The four units in Level 1 are: The Basics, Friends and Family, Work and School, and Shopping.
Level 2 offers units 5 through 8, for a total of about twenty-four hours designed to teach you to "navigate your surroundings as you build on the vocabulary and essential language structure in Level 1." More grammar is covered, including past and future tenses, and imperative forms. Topics such as giving directions, writing letters, workplace terms, apologies, discussing emotions, and criticizing art are also covered. As in Level 1, each unit is followed by a ten-minute "Milestone."
The four units in Level 2 are: Travel, Past and Future, Friends and Social Life, and Dining and Vacation.
Level 3 offers the final four units (9 through 12), which are supposed to help "connect with the world around you by building on the language fundamentals and conversational skills you developed in Levels 1 and 2." In addition to expanding upon grammar learned in Levels 1 and 2, Level 3 teaches more in depth vocabulary, including botanical terms, culinary terms, how to express detailed opinions and judgments, and how to discuss politics, religion, and business. As in the first two levels, each unit contains a ten-minute "Milestone" activity in which the user participates in a simulated conversation.
The four units in Level 3 are: Home and Health, Life and World, Places and Events, and Talking About the World.

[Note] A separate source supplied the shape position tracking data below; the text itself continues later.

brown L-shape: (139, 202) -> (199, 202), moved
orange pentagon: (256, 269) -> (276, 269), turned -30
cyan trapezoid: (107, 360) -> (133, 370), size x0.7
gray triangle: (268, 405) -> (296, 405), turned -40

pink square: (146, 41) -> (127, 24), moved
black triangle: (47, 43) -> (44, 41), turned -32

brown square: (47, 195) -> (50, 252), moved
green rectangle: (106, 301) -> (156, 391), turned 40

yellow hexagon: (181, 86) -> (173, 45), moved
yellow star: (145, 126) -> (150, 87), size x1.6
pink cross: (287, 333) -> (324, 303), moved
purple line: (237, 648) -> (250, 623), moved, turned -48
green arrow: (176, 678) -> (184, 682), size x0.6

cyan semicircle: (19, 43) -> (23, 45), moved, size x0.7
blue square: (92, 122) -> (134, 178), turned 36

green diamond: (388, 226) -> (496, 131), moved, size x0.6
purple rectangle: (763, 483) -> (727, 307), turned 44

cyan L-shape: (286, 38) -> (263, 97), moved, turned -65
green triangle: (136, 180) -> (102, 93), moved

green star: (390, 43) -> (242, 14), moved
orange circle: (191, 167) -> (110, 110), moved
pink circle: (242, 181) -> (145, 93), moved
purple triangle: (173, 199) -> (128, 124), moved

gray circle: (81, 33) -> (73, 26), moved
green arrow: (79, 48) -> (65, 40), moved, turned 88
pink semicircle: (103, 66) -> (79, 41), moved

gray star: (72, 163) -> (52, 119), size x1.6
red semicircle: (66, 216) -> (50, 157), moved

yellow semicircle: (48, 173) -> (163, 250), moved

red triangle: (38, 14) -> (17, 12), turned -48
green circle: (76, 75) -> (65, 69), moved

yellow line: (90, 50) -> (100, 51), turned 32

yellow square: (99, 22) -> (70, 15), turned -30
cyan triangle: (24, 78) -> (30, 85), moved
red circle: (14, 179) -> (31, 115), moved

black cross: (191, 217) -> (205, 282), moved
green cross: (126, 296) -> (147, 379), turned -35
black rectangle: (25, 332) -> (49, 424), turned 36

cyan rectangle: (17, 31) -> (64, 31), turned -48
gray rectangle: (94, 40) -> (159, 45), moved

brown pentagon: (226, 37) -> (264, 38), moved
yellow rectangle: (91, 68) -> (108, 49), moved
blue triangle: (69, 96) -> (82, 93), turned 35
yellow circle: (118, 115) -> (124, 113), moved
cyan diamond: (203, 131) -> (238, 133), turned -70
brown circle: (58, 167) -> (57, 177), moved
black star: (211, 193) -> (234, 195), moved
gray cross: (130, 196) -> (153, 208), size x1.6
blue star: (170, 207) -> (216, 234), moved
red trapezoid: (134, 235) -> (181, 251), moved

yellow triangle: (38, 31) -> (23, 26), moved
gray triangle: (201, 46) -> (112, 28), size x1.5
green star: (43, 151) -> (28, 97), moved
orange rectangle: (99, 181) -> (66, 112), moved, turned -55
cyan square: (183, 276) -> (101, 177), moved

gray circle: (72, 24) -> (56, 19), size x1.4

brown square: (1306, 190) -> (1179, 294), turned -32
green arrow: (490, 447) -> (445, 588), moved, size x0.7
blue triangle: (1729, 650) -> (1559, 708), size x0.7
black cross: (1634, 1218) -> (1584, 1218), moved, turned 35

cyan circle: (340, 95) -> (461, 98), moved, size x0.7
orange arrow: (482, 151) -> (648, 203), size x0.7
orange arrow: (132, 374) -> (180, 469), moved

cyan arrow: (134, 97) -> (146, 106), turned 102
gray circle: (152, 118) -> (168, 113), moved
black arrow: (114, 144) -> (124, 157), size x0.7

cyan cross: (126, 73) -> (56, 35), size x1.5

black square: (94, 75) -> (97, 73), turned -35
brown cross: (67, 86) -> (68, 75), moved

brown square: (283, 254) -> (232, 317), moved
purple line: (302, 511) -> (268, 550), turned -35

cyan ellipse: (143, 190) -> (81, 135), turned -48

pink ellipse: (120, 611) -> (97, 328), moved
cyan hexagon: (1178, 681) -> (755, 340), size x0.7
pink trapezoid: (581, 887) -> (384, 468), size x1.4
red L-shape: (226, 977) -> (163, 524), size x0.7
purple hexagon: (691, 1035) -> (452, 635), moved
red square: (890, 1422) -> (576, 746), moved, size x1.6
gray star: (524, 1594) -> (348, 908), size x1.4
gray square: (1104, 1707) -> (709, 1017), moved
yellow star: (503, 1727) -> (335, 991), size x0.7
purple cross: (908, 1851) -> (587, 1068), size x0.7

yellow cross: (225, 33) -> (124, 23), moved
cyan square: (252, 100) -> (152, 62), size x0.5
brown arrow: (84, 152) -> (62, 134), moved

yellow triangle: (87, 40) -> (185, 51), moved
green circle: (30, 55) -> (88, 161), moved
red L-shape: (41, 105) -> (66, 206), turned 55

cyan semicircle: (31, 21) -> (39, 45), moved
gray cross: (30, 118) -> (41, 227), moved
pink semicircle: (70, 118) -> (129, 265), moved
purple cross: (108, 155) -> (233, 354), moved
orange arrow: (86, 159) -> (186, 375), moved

Other Rosetta Stone Packages
An Explorer package consisting basically of the first three units from Level I was available for a much cheaper price than the full Level I. This product is no longer available from the publisher.
A Traveler version, consisting of several lessons focusing on basic terms as well as vocabulary important for travel, was produced in the late 1990s and is no longer available.
Audio Companion was released on June 9, 2008 and is meant to reinforce what is learned using the computer software. It is portable and is meant to be played on a CD player or MP3 player.